Management of splenic sequestration crisis requires a multidisciplinary approach involving emergency medicine, haematology, and intensive care. The three pillars are: resuscitation, transfusion, and prevention of recurrence.

Immediate Resuscitation (First 30-60 Minutes)

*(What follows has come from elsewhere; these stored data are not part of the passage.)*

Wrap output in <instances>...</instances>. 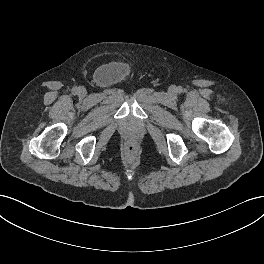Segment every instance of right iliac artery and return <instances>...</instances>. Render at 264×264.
Returning <instances> with one entry per match:
<instances>
[{
  "label": "right iliac artery",
  "instance_id": "82829eb1",
  "mask_svg": "<svg viewBox=\"0 0 264 264\" xmlns=\"http://www.w3.org/2000/svg\"><path fill=\"white\" fill-rule=\"evenodd\" d=\"M78 91H79L78 87H74V88L72 89L73 94H77Z\"/></svg>",
  "mask_w": 264,
  "mask_h": 264
}]
</instances>
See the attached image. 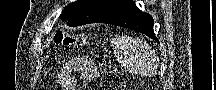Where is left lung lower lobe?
I'll return each instance as SVG.
<instances>
[{"label":"left lung lower lobe","mask_w":216,"mask_h":90,"mask_svg":"<svg viewBox=\"0 0 216 90\" xmlns=\"http://www.w3.org/2000/svg\"><path fill=\"white\" fill-rule=\"evenodd\" d=\"M94 23H108L133 29L149 36L159 43L153 31V18L149 14L138 9L136 4L132 1L109 12Z\"/></svg>","instance_id":"0a47b994"}]
</instances>
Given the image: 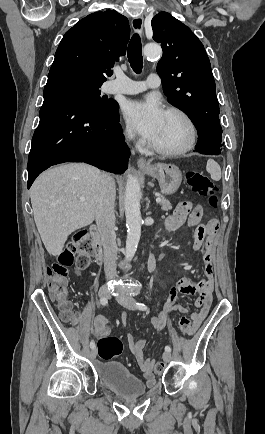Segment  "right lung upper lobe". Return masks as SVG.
I'll return each instance as SVG.
<instances>
[{"instance_id":"cb5924a9","label":"right lung upper lobe","mask_w":265,"mask_h":434,"mask_svg":"<svg viewBox=\"0 0 265 434\" xmlns=\"http://www.w3.org/2000/svg\"><path fill=\"white\" fill-rule=\"evenodd\" d=\"M129 36L125 16L115 10L92 13L65 33L48 76L72 74L104 82L114 61L125 55Z\"/></svg>"}]
</instances>
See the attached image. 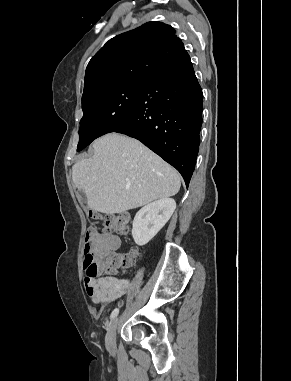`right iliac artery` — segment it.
<instances>
[{"instance_id":"right-iliac-artery-1","label":"right iliac artery","mask_w":291,"mask_h":381,"mask_svg":"<svg viewBox=\"0 0 291 381\" xmlns=\"http://www.w3.org/2000/svg\"><path fill=\"white\" fill-rule=\"evenodd\" d=\"M119 313V309L115 308L111 313V319H114Z\"/></svg>"}]
</instances>
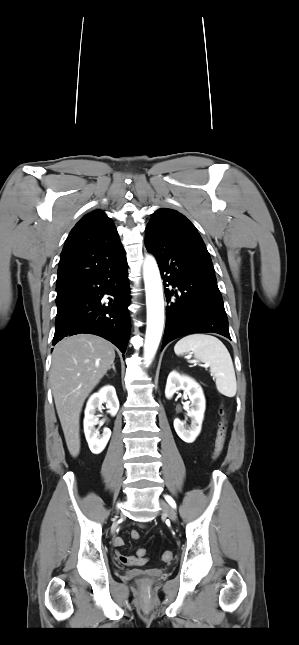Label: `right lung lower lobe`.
I'll use <instances>...</instances> for the list:
<instances>
[{
	"label": "right lung lower lobe",
	"instance_id": "1",
	"mask_svg": "<svg viewBox=\"0 0 299 645\" xmlns=\"http://www.w3.org/2000/svg\"><path fill=\"white\" fill-rule=\"evenodd\" d=\"M126 256L119 263L80 281L57 306L53 345L62 338L80 333L101 336L125 353L130 318V289ZM104 294L112 296L108 305ZM124 356V355H123Z\"/></svg>",
	"mask_w": 299,
	"mask_h": 645
}]
</instances>
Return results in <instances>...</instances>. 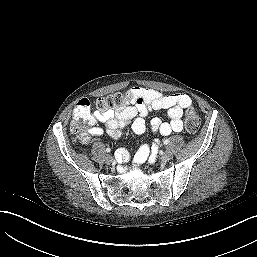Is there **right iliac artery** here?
<instances>
[{
  "label": "right iliac artery",
  "mask_w": 257,
  "mask_h": 257,
  "mask_svg": "<svg viewBox=\"0 0 257 257\" xmlns=\"http://www.w3.org/2000/svg\"><path fill=\"white\" fill-rule=\"evenodd\" d=\"M111 151V149L110 148H106V152H110Z\"/></svg>",
  "instance_id": "right-iliac-artery-1"
}]
</instances>
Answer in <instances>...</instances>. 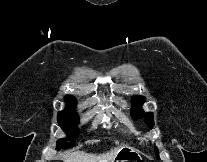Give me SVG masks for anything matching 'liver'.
<instances>
[{"mask_svg": "<svg viewBox=\"0 0 207 162\" xmlns=\"http://www.w3.org/2000/svg\"><path fill=\"white\" fill-rule=\"evenodd\" d=\"M119 147L103 154H91L84 151H75L64 156V162H109L114 158Z\"/></svg>", "mask_w": 207, "mask_h": 162, "instance_id": "6515ba94", "label": "liver"}]
</instances>
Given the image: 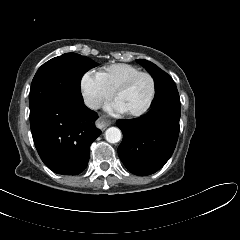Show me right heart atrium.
I'll return each instance as SVG.
<instances>
[{
    "label": "right heart atrium",
    "instance_id": "1",
    "mask_svg": "<svg viewBox=\"0 0 240 240\" xmlns=\"http://www.w3.org/2000/svg\"><path fill=\"white\" fill-rule=\"evenodd\" d=\"M80 87L85 103L92 109L99 108L114 95V91L97 74L83 75Z\"/></svg>",
    "mask_w": 240,
    "mask_h": 240
}]
</instances>
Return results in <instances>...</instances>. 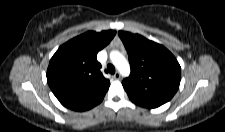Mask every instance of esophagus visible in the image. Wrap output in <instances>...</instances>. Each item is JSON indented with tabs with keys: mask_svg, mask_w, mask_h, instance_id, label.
I'll use <instances>...</instances> for the list:
<instances>
[{
	"mask_svg": "<svg viewBox=\"0 0 225 132\" xmlns=\"http://www.w3.org/2000/svg\"><path fill=\"white\" fill-rule=\"evenodd\" d=\"M113 77L115 80H119L121 78V75L119 72H116Z\"/></svg>",
	"mask_w": 225,
	"mask_h": 132,
	"instance_id": "obj_1",
	"label": "esophagus"
}]
</instances>
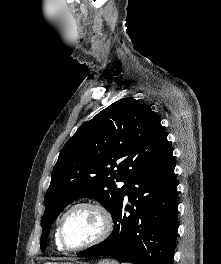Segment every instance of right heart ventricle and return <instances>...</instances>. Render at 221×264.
Masks as SVG:
<instances>
[{"mask_svg":"<svg viewBox=\"0 0 221 264\" xmlns=\"http://www.w3.org/2000/svg\"><path fill=\"white\" fill-rule=\"evenodd\" d=\"M54 242H55L56 248H57L58 250H63V248H62V246L60 245L59 240H58L57 229H56V232H55V235H54Z\"/></svg>","mask_w":221,"mask_h":264,"instance_id":"right-heart-ventricle-1","label":"right heart ventricle"}]
</instances>
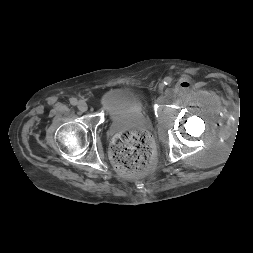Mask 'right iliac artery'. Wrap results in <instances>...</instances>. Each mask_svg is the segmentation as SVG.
<instances>
[{
    "mask_svg": "<svg viewBox=\"0 0 253 253\" xmlns=\"http://www.w3.org/2000/svg\"><path fill=\"white\" fill-rule=\"evenodd\" d=\"M70 103L72 104V105H77L78 104V101H77V99L76 98H71L70 99Z\"/></svg>",
    "mask_w": 253,
    "mask_h": 253,
    "instance_id": "1",
    "label": "right iliac artery"
}]
</instances>
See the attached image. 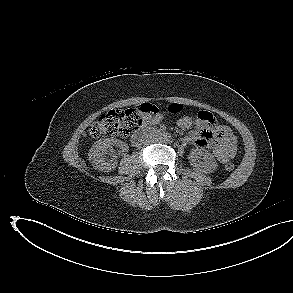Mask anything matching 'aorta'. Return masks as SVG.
<instances>
[{
	"instance_id": "aorta-1",
	"label": "aorta",
	"mask_w": 293,
	"mask_h": 293,
	"mask_svg": "<svg viewBox=\"0 0 293 293\" xmlns=\"http://www.w3.org/2000/svg\"><path fill=\"white\" fill-rule=\"evenodd\" d=\"M169 135L168 133H162L160 136H159V140L160 142H167L169 140Z\"/></svg>"
}]
</instances>
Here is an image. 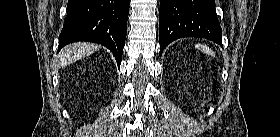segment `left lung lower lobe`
<instances>
[{
    "label": "left lung lower lobe",
    "mask_w": 280,
    "mask_h": 137,
    "mask_svg": "<svg viewBox=\"0 0 280 137\" xmlns=\"http://www.w3.org/2000/svg\"><path fill=\"white\" fill-rule=\"evenodd\" d=\"M199 37L222 44L215 0H160V55L172 41Z\"/></svg>",
    "instance_id": "left-lung-lower-lobe-1"
}]
</instances>
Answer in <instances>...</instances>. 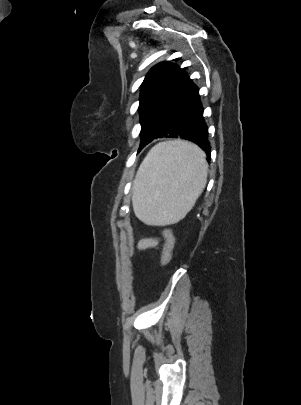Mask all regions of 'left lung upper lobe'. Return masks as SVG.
I'll use <instances>...</instances> for the list:
<instances>
[{"label":"left lung upper lobe","mask_w":301,"mask_h":405,"mask_svg":"<svg viewBox=\"0 0 301 405\" xmlns=\"http://www.w3.org/2000/svg\"><path fill=\"white\" fill-rule=\"evenodd\" d=\"M190 82L176 64L161 62L146 75L140 93L141 138L158 130L174 104L183 96Z\"/></svg>","instance_id":"5c2ea615"}]
</instances>
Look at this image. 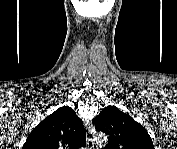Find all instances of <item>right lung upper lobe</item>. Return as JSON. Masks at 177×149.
I'll return each instance as SVG.
<instances>
[{
  "instance_id": "obj_1",
  "label": "right lung upper lobe",
  "mask_w": 177,
  "mask_h": 149,
  "mask_svg": "<svg viewBox=\"0 0 177 149\" xmlns=\"http://www.w3.org/2000/svg\"><path fill=\"white\" fill-rule=\"evenodd\" d=\"M86 131L75 111L60 107L37 125L24 149H77L86 144Z\"/></svg>"
}]
</instances>
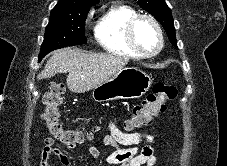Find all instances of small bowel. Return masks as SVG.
Wrapping results in <instances>:
<instances>
[{"instance_id":"obj_1","label":"small bowel","mask_w":227,"mask_h":166,"mask_svg":"<svg viewBox=\"0 0 227 166\" xmlns=\"http://www.w3.org/2000/svg\"><path fill=\"white\" fill-rule=\"evenodd\" d=\"M99 126L92 128L93 132L99 131ZM109 134L104 138V144L113 149V152L105 157L107 166H154L156 157L152 144L155 137L146 133H124L113 122L108 125ZM143 144L142 147L140 145ZM126 146L127 148H122ZM73 149L76 146L72 147ZM90 155L98 160L100 151L94 147H88ZM40 166H71V159L55 147L51 137L44 140V145L39 157Z\"/></svg>"}]
</instances>
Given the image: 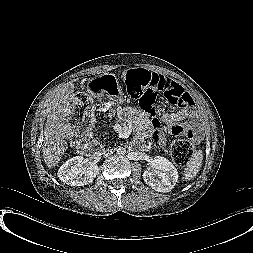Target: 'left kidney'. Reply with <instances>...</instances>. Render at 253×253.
I'll use <instances>...</instances> for the list:
<instances>
[{
    "label": "left kidney",
    "mask_w": 253,
    "mask_h": 253,
    "mask_svg": "<svg viewBox=\"0 0 253 253\" xmlns=\"http://www.w3.org/2000/svg\"><path fill=\"white\" fill-rule=\"evenodd\" d=\"M151 168V171H145L142 175L146 184L158 192L171 191L179 177L175 166L166 158L155 156Z\"/></svg>",
    "instance_id": "1"
}]
</instances>
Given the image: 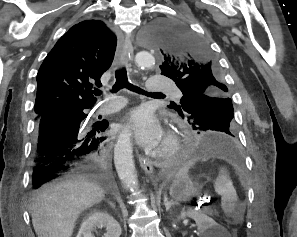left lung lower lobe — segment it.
Here are the masks:
<instances>
[{
  "mask_svg": "<svg viewBox=\"0 0 297 237\" xmlns=\"http://www.w3.org/2000/svg\"><path fill=\"white\" fill-rule=\"evenodd\" d=\"M237 153L235 140L216 130H198L197 135L186 144L182 155L185 159L211 155L229 158L236 156Z\"/></svg>",
  "mask_w": 297,
  "mask_h": 237,
  "instance_id": "0a47b994",
  "label": "left lung lower lobe"
}]
</instances>
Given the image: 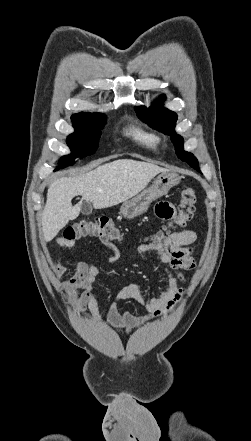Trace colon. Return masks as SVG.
Segmentation results:
<instances>
[{
	"mask_svg": "<svg viewBox=\"0 0 251 441\" xmlns=\"http://www.w3.org/2000/svg\"><path fill=\"white\" fill-rule=\"evenodd\" d=\"M196 203V193L192 187H187L182 190L180 200L177 207V213L162 230L157 232L153 238V243H162L170 235V229L175 227H182L188 223L194 215ZM96 237L102 241L115 242L122 238L120 230L116 225L106 217H99L95 219L80 220L69 226L64 232V239L66 241H74L81 238Z\"/></svg>",
	"mask_w": 251,
	"mask_h": 441,
	"instance_id": "obj_1",
	"label": "colon"
}]
</instances>
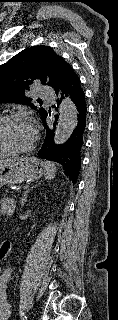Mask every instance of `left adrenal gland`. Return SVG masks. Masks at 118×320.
<instances>
[{
    "instance_id": "a2214340",
    "label": "left adrenal gland",
    "mask_w": 118,
    "mask_h": 320,
    "mask_svg": "<svg viewBox=\"0 0 118 320\" xmlns=\"http://www.w3.org/2000/svg\"><path fill=\"white\" fill-rule=\"evenodd\" d=\"M41 183H38L37 185L32 186L31 188H28L22 198H21V206L23 207L25 205V203L27 202V197H28V193L30 192V190H32L33 188H35L36 186L40 185Z\"/></svg>"
}]
</instances>
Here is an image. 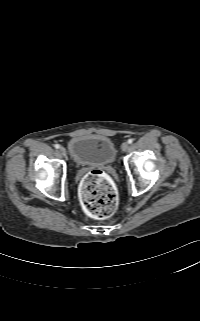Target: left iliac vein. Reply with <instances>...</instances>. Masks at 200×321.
<instances>
[{
  "instance_id": "obj_1",
  "label": "left iliac vein",
  "mask_w": 200,
  "mask_h": 321,
  "mask_svg": "<svg viewBox=\"0 0 200 321\" xmlns=\"http://www.w3.org/2000/svg\"><path fill=\"white\" fill-rule=\"evenodd\" d=\"M121 149H122V151L126 152L129 149V144L127 142H124L121 145Z\"/></svg>"
}]
</instances>
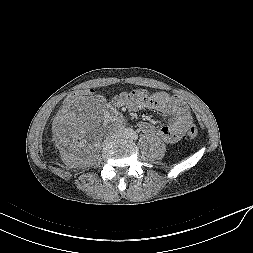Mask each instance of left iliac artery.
Listing matches in <instances>:
<instances>
[{
	"instance_id": "obj_1",
	"label": "left iliac artery",
	"mask_w": 253,
	"mask_h": 253,
	"mask_svg": "<svg viewBox=\"0 0 253 253\" xmlns=\"http://www.w3.org/2000/svg\"><path fill=\"white\" fill-rule=\"evenodd\" d=\"M130 138H131L132 140H137V139H138V135H137L135 132H131V133H130Z\"/></svg>"
}]
</instances>
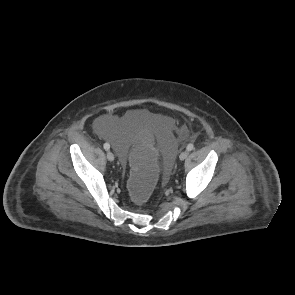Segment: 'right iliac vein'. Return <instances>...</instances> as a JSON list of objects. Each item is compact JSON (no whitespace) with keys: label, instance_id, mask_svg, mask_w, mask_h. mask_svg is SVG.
<instances>
[{"label":"right iliac vein","instance_id":"right-iliac-vein-1","mask_svg":"<svg viewBox=\"0 0 295 295\" xmlns=\"http://www.w3.org/2000/svg\"><path fill=\"white\" fill-rule=\"evenodd\" d=\"M107 159L109 161H113L114 160V155H113V153L111 151H108L107 152Z\"/></svg>","mask_w":295,"mask_h":295}]
</instances>
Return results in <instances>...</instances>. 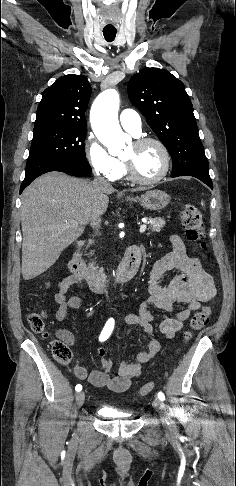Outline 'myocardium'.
Returning a JSON list of instances; mask_svg holds the SVG:
<instances>
[{
	"mask_svg": "<svg viewBox=\"0 0 236 486\" xmlns=\"http://www.w3.org/2000/svg\"><path fill=\"white\" fill-rule=\"evenodd\" d=\"M147 144L157 145L159 147V149L161 150L162 155H163V168L157 176H155L153 178H148V179L141 178L136 174L132 164L125 159L123 160L124 165H125V169H126L127 177L132 182L137 183V184H141V185H152V184H156V183L160 182L168 174L169 169H170V165H171L170 152H169L167 146L161 140H159L157 138H153V137H143V138L137 139L134 142V145H136L138 147L143 146V145H147Z\"/></svg>",
	"mask_w": 236,
	"mask_h": 486,
	"instance_id": "1",
	"label": "myocardium"
}]
</instances>
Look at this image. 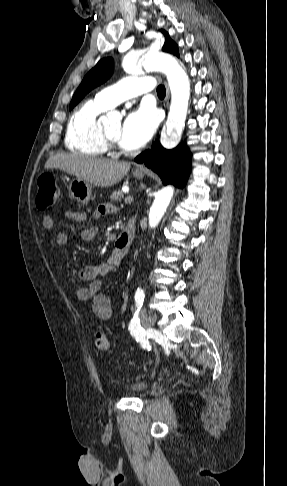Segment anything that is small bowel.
I'll list each match as a JSON object with an SVG mask.
<instances>
[{
    "mask_svg": "<svg viewBox=\"0 0 287 486\" xmlns=\"http://www.w3.org/2000/svg\"><path fill=\"white\" fill-rule=\"evenodd\" d=\"M114 207L109 204H102L91 214V217L95 220L101 218L103 215L114 212ZM65 217L75 222H83L87 219L88 215L83 210H68L65 212ZM43 227L46 230L54 231L55 223L51 216L46 215L42 220ZM98 227L91 226L83 228L79 232V236L84 241L93 240L98 234ZM70 239V233L59 232L55 238V244L58 248H63ZM126 253L119 254L114 251L106 262L89 265L82 267L77 272L78 279L87 281L86 287L78 288L75 290L77 299L81 301H92V308L95 315L101 320H108L112 315V303L109 296L102 292L103 282L99 277L105 276L110 272L117 270L122 264Z\"/></svg>",
    "mask_w": 287,
    "mask_h": 486,
    "instance_id": "c3829d8e",
    "label": "small bowel"
}]
</instances>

Clinical Pearl: Do not delay transfusion to await haematology review in severe SSC. If Hb less than 50 g/L with shock, initiate transfusion immediately after blood samples are taken. Hyperviscosity risk is manageable; exsanguination from delayed transfusion is not.

ABC Approach

1. Airway: Assess and secure if GCS less than 8
2. Breathing: High-flow oxygen (15L via non-rebreather mask) → target SpO₂ 94-98%
3. Circulation:
   • Large-bore IV access (2 cannulae if possible)
   • Bloods: FBC, reticulocytes, group and crossmatch, biochemistry, blood cultures if febrile
   • Fluid bolus: 10-20 mL/kg 0.9% sodium chloride over 10-15 minutes if shocked [12]
   • Repeat if persistent shock (but avoid fluid overload → proceed to transfusion)

Monitoring

• Continuous: HR, BP, SpO₂, ECG
• Hourly: Urine output (catheterise if severe), capillary refill, consciousness level
• 4-6 hourly: Spleen size, Hb, clinical assessment

Transfusion Strategy

Exam Detail: The transfusion paradox in SSC:

Unlike typical anaemia, SSC involves not only loss of circulating RBCs but also their sequestration in the spleen. As treatment progresses, the spleen decompresses and releases sequestered RBCs back into circulation. Aggressive transfusion can therefore result in:

1. Initial rise in Hb from transfused cells
2. Subsequent further rise as autotransfusion occurs from splenic decompression
3. Hyperviscosity syndrome (Hb > 110 g/L in sickle cell disease) → increased blood viscosity → stroke risk, vaso-occlusive crisis [10]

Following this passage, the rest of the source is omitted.